S4059 will significantly increase the attorney fee cap in workers’ compensation from 20% to 25% while
severely restricting the factors that a judge of compensation may consider when determining the
reasonableness of an attorney’s fee request. These cost increases will be borne by the injured workers
themselves as well as all employers regardless of their size, whether they are a private business or
public entity, or whether they are self-insured or purchase insurance in the traditional marketplace.

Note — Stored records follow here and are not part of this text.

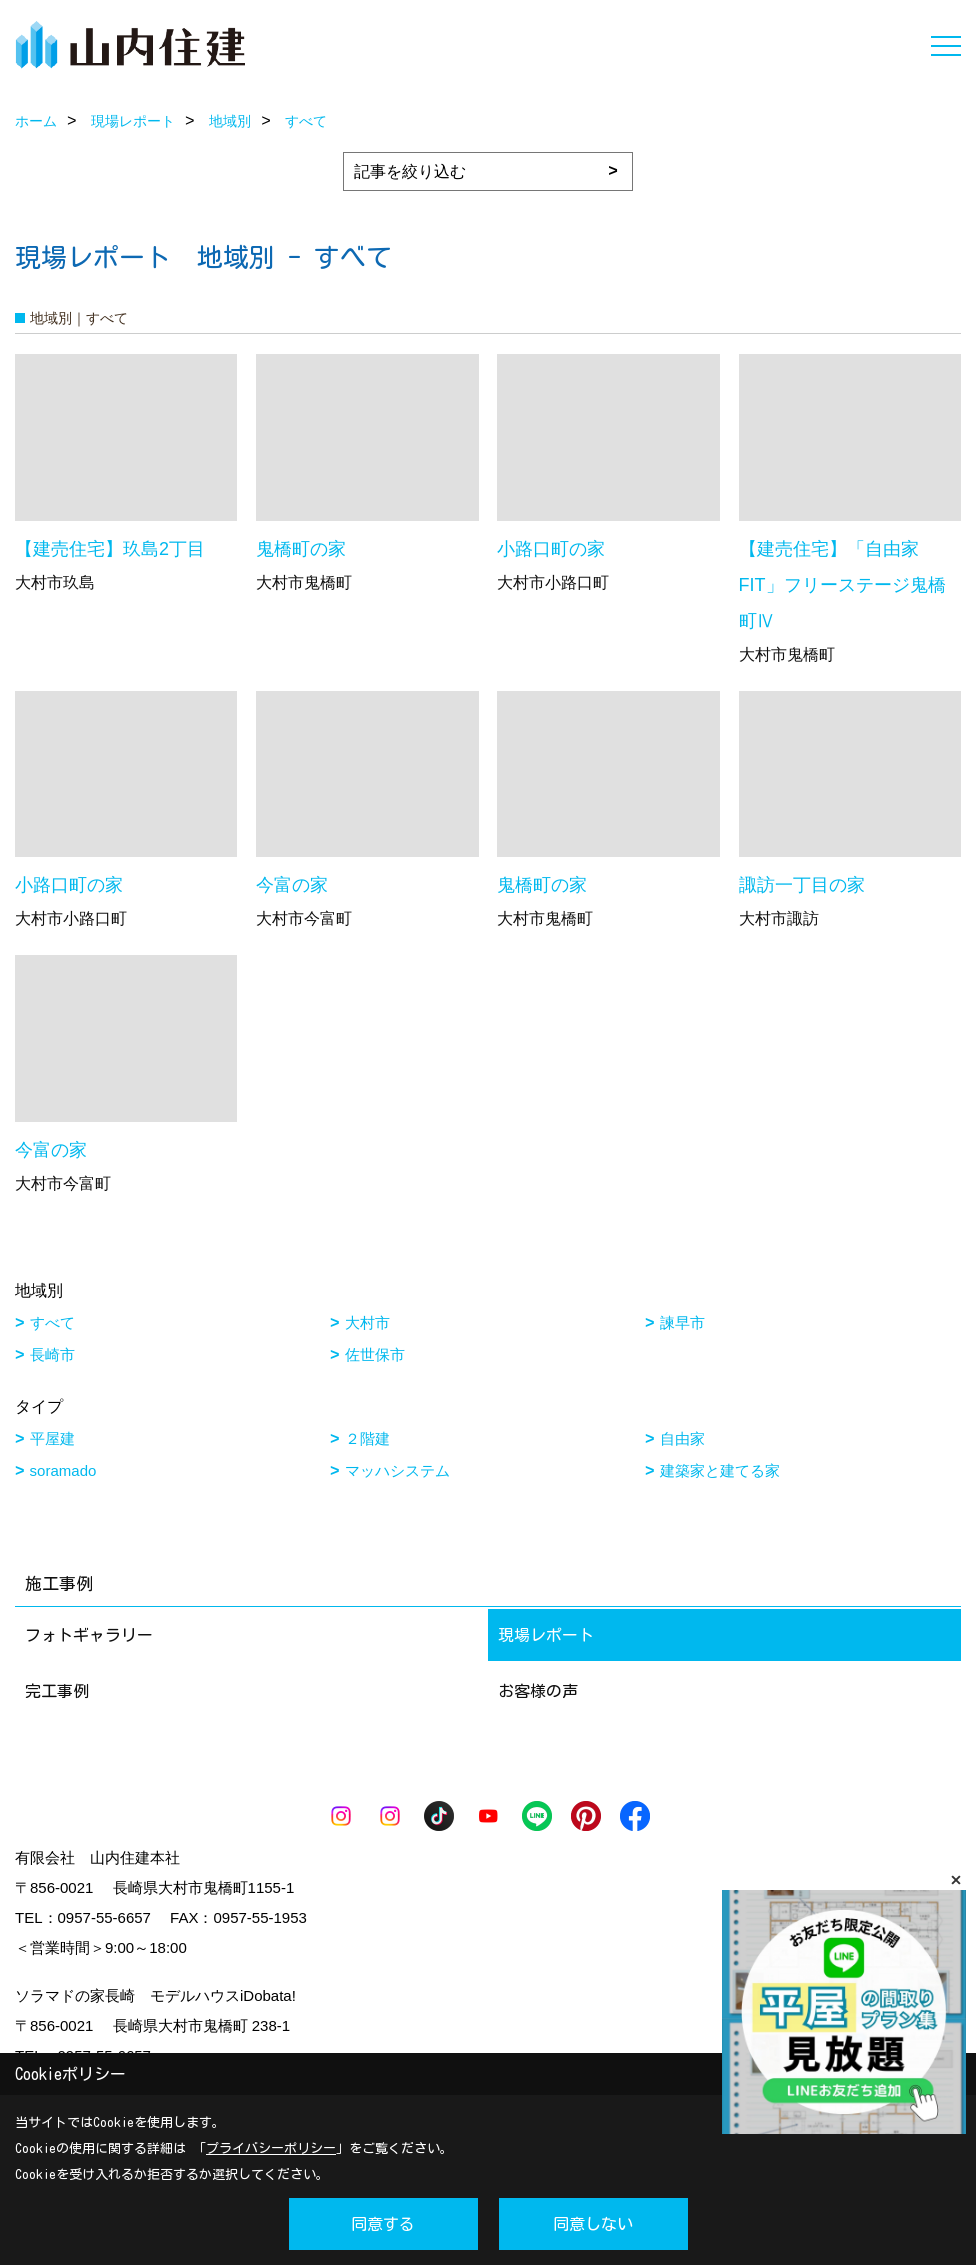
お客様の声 (538, 1691)
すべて (52, 1322)
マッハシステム (397, 1470)
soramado (63, 1470)
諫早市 (682, 1322)
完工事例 (57, 1691)
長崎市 (52, 1354)
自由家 (682, 1438)
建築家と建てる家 (720, 1470)
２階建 (367, 1438)
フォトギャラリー (89, 1635)
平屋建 (52, 1438)
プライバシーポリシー (271, 2148)
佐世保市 (375, 1354)
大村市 (367, 1322)
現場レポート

As you prepare to vote on this legislation today, the members of our coalition would like you to keep the
following key points in mind:
Despite claims to the contrary, including those set forth in the Bill Statement, this legislation specifically
prohibits judges of workers compensation from considering the hours worked or the hourly rate
charged by a petitioners’ attorney when determining whether they should be awarded the full 25% fee
that they are requesting. Absent these two crucial factors, it is unclear what factors a judge will be
permitted to consider in assessing the reasonableness of a fee request, or how judges will justify awards
of less than the statutory maximum.
In the Assembly Labor Committee, proponents of the bill argued that awards should not be subject to the
same rules as other types of fee-shifting statutes because petitioners’ attorneys work on a contingency
fee. This argument misses the point for several key reasons. First, there is a statutory requirement
within workers’ compensation that all fee requests must be approved by a judge, regardless of whether
they are awarded by judgement or agreed to in a settlement (NJRS. 34:15-64(d)). Second, in the vast
majority of workers’ compensation cases, 60% of the fees awarded are required to be paid by the
employer.
Petitioners’ attorneys also argued during the committee hearing that such a raise is necessary to attract
attorneys to practice in this area and address a shortage of qualified attorneys. However, public data from
the Department of Labor shows that the percentage of accidents resulting in court filings is consistent
with previous years. The absence of a statistically significant drop in the percentage of workers seeking
representation does not seem to support the need for a hike in fees to recruit additional attorneys.
The Bill Statement says S4059 is intended to address the ruling in Garzon v Morris County Golf Club, an
unpublished and therefore nonprecedential Appellate Division ruling which proponents claim will lead to
attorneys being undercompensated for their work. In fact, the Appellate Division’s ruling in Garzon was
not about whether the attorney deserved the full 20% award he sought, but whether the Judge of
Compensation applied the appropriate tests. Ironically, the Appellate Division in this case found the
fees to be excessive specifically because the judge failed to consider the hours worked or hourly rate
charged by the petitioners’ attorney, factors which this bill would specifically eliminate.
The members of our coalition strongly urge you to vote NO on this legislation which will increase costs
for both injured workers and employers.